Ho cercato in molti siti tra di cui questo, disperato ti pongo un quesito, sperando che tu risponda il prima possibile.
Siamo sul piede di occupare l’istituto, legalmente sappiamo che rischi corriamo e come comportarci e sopratutto come mantenere l’ordine… ciò che ci ha bloccato oggi nel proclamare lo stato di occupazione è stata la “minaccia” di alcuni genitori, ovvero “se mio figlio/a non entra regolarmente domani a scuola, vi denuncio” riferendosi ai rappresentati d’istituto e agli organizzatori dell’occupazione.
Desidererei sapere se possono effettivamente farlo, ipotizzo che si avvalgono al “diritto allo studio” ma vorrei conoscere bene i rischi su questo punto e sapere se possiamo “raggirarla” in qualche modo, la nostra non è un’occupazione di distruzione bensì vogliamo farci sentire tramite una programmazione di eventi ai fini culturali e scolastici, invitando anche telegiornali locali e non far sapere come la pensiamo e illustrare ciò che avviene e sopratutto come la viviamo tale occupazione, anche se è un modo illegale di protesta.

La risposta del Genio del male

Sulla base di un orientamento giurisprudenziale maggioritario, l’occupazione non è un reato penale perché gli studenti sono parte attiva nella gestione della scuola e hanno il potere-dovere di collaborazione, protezione e conservazione della scuola, oltre che di iniziativa per il miglioramento delle strutture e dei programmi di insegnamento. Se l’occupazione permette lo svolgimento, ancorché caotico, delle lezioni, gli studenti non possono essere denunciati né per interruzione di pubblico servizio dal personale docente ovvero dai dirigenti scolastici né, tanto meno, per lesione del loro diritto allo studio dai compagni assenteisti o dai loro genitori. Tuttavia, se la protesta è tale da inficiare completamente l’attività didattica , saranno i dirigenti, tutt’al più, se non fanno intervenire l’autorità pubblica per ripristinare l’ordine, a rischiare una denuncia per omissione di atti d’ufficio.

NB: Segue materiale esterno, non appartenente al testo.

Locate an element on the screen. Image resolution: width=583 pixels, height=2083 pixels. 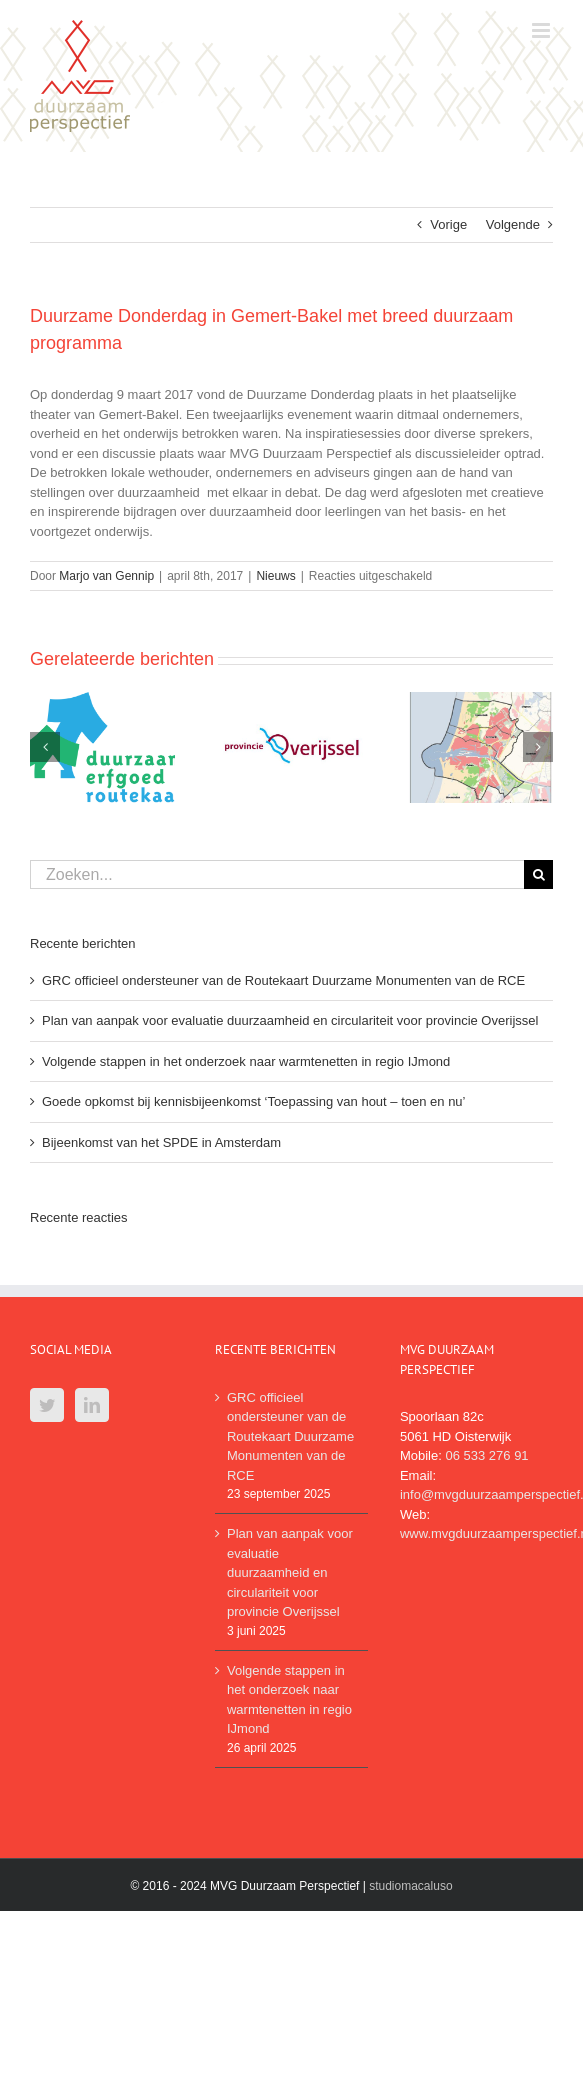
Plan van aanpak voor evaluatie duurzaamheid en circulariteit voor provincie Overijssel is located at coordinates (290, 1020).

Agli studenti, poi, non può essere nemmeno contestato il reato di occupazione di terreno o edificio pubblico, dato che è stato deciso che l’art.633 del codice penale non si applica alle occupazioni studentesche. Tuttavia, nel caso mutasse il tenore della protesta nata pacifica, non è escluso che possano derivare altre responsabilità penali od amministrative.